BEGIN
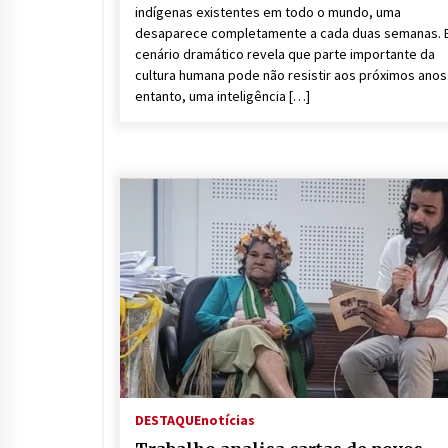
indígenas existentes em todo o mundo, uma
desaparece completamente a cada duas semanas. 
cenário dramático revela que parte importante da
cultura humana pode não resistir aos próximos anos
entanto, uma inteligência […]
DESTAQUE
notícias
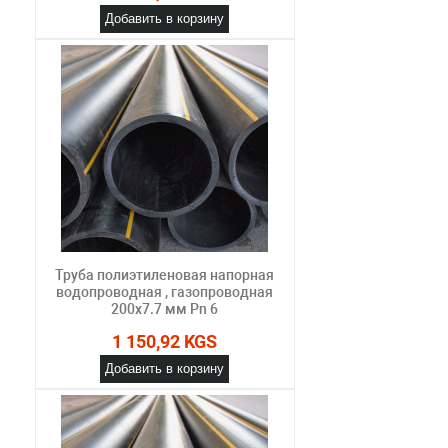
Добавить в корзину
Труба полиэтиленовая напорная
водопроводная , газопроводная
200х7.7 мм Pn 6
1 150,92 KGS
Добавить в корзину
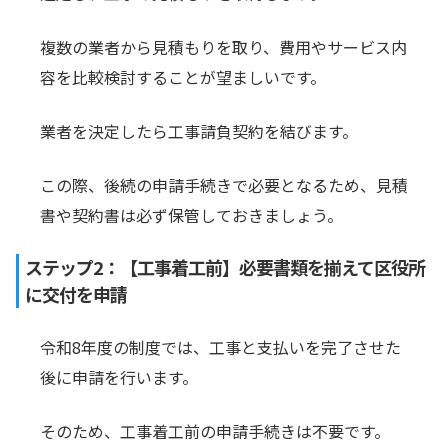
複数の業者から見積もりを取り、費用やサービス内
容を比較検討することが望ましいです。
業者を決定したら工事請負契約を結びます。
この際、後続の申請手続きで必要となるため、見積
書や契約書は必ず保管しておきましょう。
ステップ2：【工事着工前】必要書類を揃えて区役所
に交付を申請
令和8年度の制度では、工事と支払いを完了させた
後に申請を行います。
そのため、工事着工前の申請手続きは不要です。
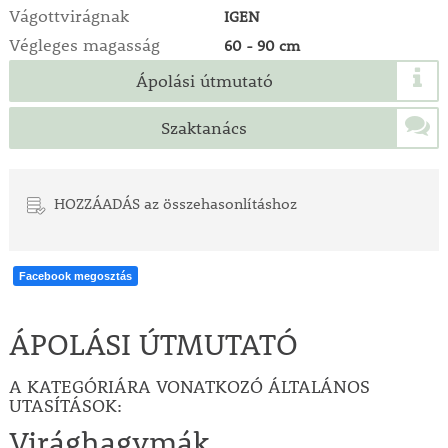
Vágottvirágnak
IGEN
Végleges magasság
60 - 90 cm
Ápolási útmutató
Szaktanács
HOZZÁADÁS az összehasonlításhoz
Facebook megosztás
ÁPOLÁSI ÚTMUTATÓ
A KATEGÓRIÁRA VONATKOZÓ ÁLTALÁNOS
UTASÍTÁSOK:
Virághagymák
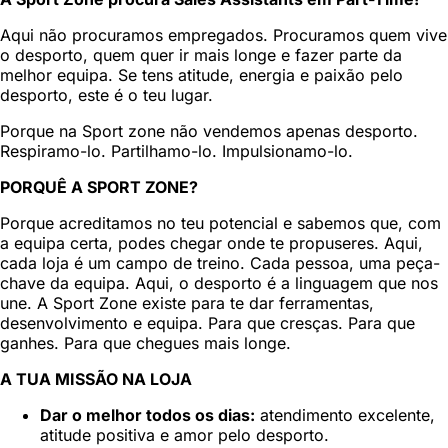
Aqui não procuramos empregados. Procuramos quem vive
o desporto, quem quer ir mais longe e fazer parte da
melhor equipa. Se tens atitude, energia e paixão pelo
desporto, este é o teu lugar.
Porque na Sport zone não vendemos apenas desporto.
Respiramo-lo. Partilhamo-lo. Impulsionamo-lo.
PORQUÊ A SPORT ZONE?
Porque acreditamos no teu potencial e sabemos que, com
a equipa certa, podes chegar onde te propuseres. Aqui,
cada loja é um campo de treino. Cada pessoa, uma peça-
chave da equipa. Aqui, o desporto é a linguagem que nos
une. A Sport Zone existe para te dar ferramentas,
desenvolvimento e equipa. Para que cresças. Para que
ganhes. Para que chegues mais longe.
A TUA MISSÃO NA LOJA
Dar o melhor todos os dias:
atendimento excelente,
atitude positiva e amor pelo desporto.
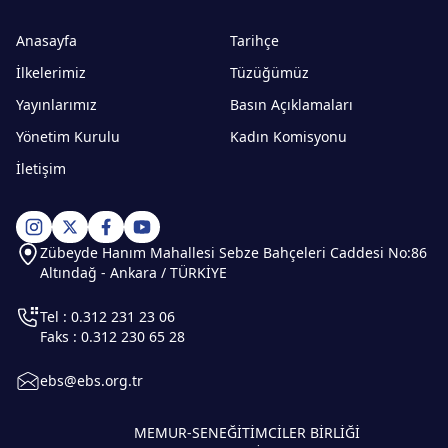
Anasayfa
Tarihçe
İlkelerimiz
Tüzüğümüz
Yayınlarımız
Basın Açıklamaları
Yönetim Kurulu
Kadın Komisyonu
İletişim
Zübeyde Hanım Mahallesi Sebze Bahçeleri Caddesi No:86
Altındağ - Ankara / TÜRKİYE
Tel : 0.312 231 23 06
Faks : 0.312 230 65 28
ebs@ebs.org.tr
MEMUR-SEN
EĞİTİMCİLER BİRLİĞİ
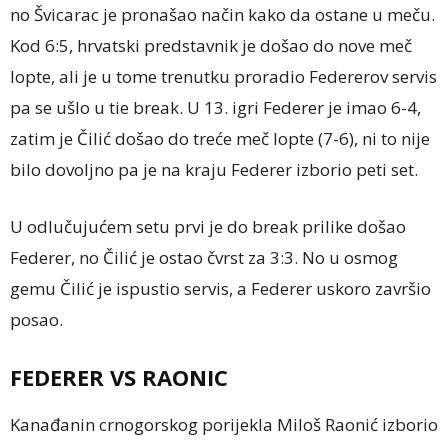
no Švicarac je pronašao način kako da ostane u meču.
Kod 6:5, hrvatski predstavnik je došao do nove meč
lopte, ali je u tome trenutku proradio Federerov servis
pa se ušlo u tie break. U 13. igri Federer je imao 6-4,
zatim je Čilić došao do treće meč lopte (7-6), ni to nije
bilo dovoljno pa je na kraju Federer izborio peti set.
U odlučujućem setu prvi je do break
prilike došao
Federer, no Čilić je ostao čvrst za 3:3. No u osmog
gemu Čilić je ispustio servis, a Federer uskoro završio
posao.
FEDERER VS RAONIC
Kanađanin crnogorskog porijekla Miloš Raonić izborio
END
Task directions: Give the entries again without a single change, but with no pictures.

Solution:
indígenas existentes em todo o mundo, uma
desaparece completamente a cada duas semanas. 
cenário dramático revela que parte importante da
cultura humana pode não resistir aos próximos anos
entanto, uma inteligência […]
DESTAQUE
notícias
Добавить в корзину
Труба полиэтиленовая напорная
водопроводная , газопроводная
200х7.7 мм Pn 6
1 150,92 KGS
Добавить в корзину
複数の業者から見積もりを取り、費用やサービス内
容を比較検討することが望ましいです。
業者を決定したら工事請負契約を結びます。
この際、後続の申請手続きで必要となるため、見積
書や契約書は必ず保管しておきましょう。
ステップ2：【工事着工前】必要書類を揃えて区役所
に交付を申請
令和8年度の制度では、工事と支払いを完了させた
後に申請を行います。
そのため、工事着工前の申請手続きは不要です。
Vágottvirágnak
IGEN
Végleges magasság
60 - 90 cm
Ápolási útmutató
Szaktanács
HOZZÁADÁS az összehasonlításhoz
Facebook megosztás
ÁPOLÁSI ÚTMUTATÓ
A KATEGÓRIÁRA VONATKOZÓ ÁLTALÁNOS
UTASÍTÁSOK:
Virághagymák
Aqui não procuramos empregados. Procuramos quem vive
o desporto, quem quer ir mais longe e fazer parte da
melhor equipa. Se tens atitude, energia e paixão pelo
desporto, este é o teu lugar.
Porque na Sport zone não vendemos apenas desporto.
Respiramo-lo. Partilhamo-lo. Impulsionamo-lo.
PORQUÊ A SPORT ZONE?
Porque acreditamos no teu potencial e sabemos que, com
a equipa certa, podes chegar onde te propuseres. Aqui,
cada loja é um campo de treino. Cada pessoa, uma peça-
chave da equipa. Aqui, o desporto é a linguagem que nos
une. A Sport Zone existe para te dar ferramentas,
desenvolvimento e equipa. Para que cresças. Para que
ganhes. Para que chegues mais longe.
A TUA MISSÃO NA LOJA
Dar o melhor todos os dias:
atendimento excelente,
atitude positiva e amor pelo desporto.
Anasayfa
Tarihçe
İlkelerimiz
Tüzüğümüz
Yayınlarımız
Basın Açıklamaları
Yönetim Kurulu
Kadın Komisyonu
İletişim
Zübeyde Hanım Mahallesi Sebze Bahçeleri Caddesi No:86
Altındağ - Ankara / TÜRKİYE
Tel : 0.312 231 23 06
Faks : 0.312 230 65 28
ebs@ebs.org.tr
MEMUR-SEN
EĞİTİMCİLER BİRLİĞİ
no Švicarac je pronašao način kako da ostane u meču.
Kod 6:5, hrvatski predstavnik je došao do nove meč
lopte, ali je u tome trenutku proradio Federerov servis
pa se ušlo u tie break. U 13. igri Federer je imao 6-4,
zatim je Čilić došao do treće meč lopte (7-6), ni to nije
bilo dovoljno pa je na kraju Federer izborio peti set.
U odlučujućem setu prvi je do break
prilike došao
Federer, no Čilić je ostao čvrst za 3:3. No u osmog
gemu Čilić je ispustio servis, a Federer uskoro završio
posao.
FEDERER VS RAONIC
Kanađanin crnogorskog porijekla Miloš Raonić izborio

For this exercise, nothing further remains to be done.